Building a "just" culture

Building a “just” culture

by April Frawley Birdwell

On Monday, a floor nurse attends a training session and is told to significantly change a common nursing procedure for safety reasons, due to recently reported serious harm events.  The following day, out of habit, the nurse performs the procedure as she always has. The patient dies. What happens next?

In a health care environment that espouses to the ideas of  Just Culture, how to handle an employee error is less about  what happened to the patient and more about the staff  member’s intent. UF&Shands began introducing the values of Just Culture in September.

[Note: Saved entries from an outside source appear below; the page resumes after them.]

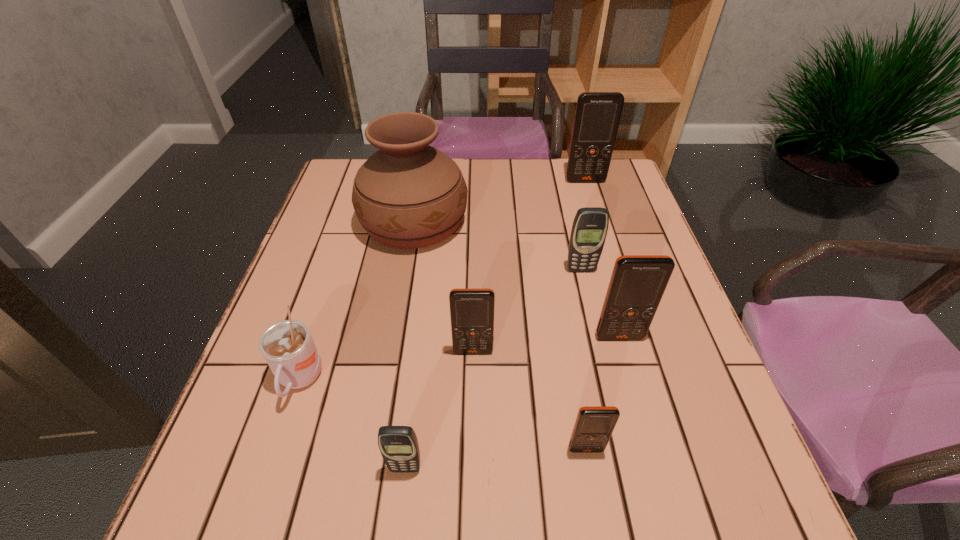 Locate an element on the screen. vacant space located 0.050m on the screen of the second nearest cellular telephone is located at coordinates (592, 484).

This screenshot has width=960, height=540. I want to click on free point located 0.060m on the screen of the left gray cellular telephone, so click(400, 512).

This screenshot has height=540, width=960. Identify the location of urn located at the far edge. (407, 195).

The height and width of the screenshot is (540, 960). What are the coordinates of `cellular telephone present at the far edge` in the screenshot? It's located at (597, 116).

Identify the location of urn present at the left edge. The width and height of the screenshot is (960, 540). (407, 195).

Where is `cup at the left edge`? This screenshot has width=960, height=540. cup at the left edge is located at coordinates (287, 346).

Find the location of `object situated at the far left corner`. object situated at the far left corner is located at coordinates (407, 195).

In order to click on object at the far right corner in this screenshot , I will do `click(597, 116)`.

In the image, there is a desktop. Identify the location of vacant space at the far edge. This screenshot has width=960, height=540. (515, 159).

Where is `free space at the near edge of the desktop`? Image resolution: width=960 pixels, height=540 pixels. free space at the near edge of the desktop is located at coordinates (426, 504).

“Just Culture is about recognizing that we are working with fallible human beings,” said Susan Keating, director of clinical risk management for UF&Shands. “In the past, it was common for hospitals to react to an adverse outcome and look for someone to blame. We need to erase the outcome and look at intent. If it was a human error, we need to change the system so human beings can work within it and not make those errors.”

Although the focus is on making system changes to prevent errors, this doesn’t mean that risky behavior among employees is acceptable. Employees who engage in risk behavior, like taking shortcuts they perceive as safe, receive coaching. The system is changed to make it easier to do the right thing, and harder to do the wrong thing. Disciplinary action, on the other hand, is reserved for the rare occasions when employees act recklessly without regard for the patient, or in instances when employees take the same risks after being coached to stick to hospital policy.

The goal in Just Culture is for employees to feel safe discussing medical errors, because it is the only way to address them and prevent them from happening again.

“People are more comfortable when they feel like they are in a learning environment,” Keating said. “Culture change takes a long time. It will take years before we see the full benefits, but we are already on the journey.”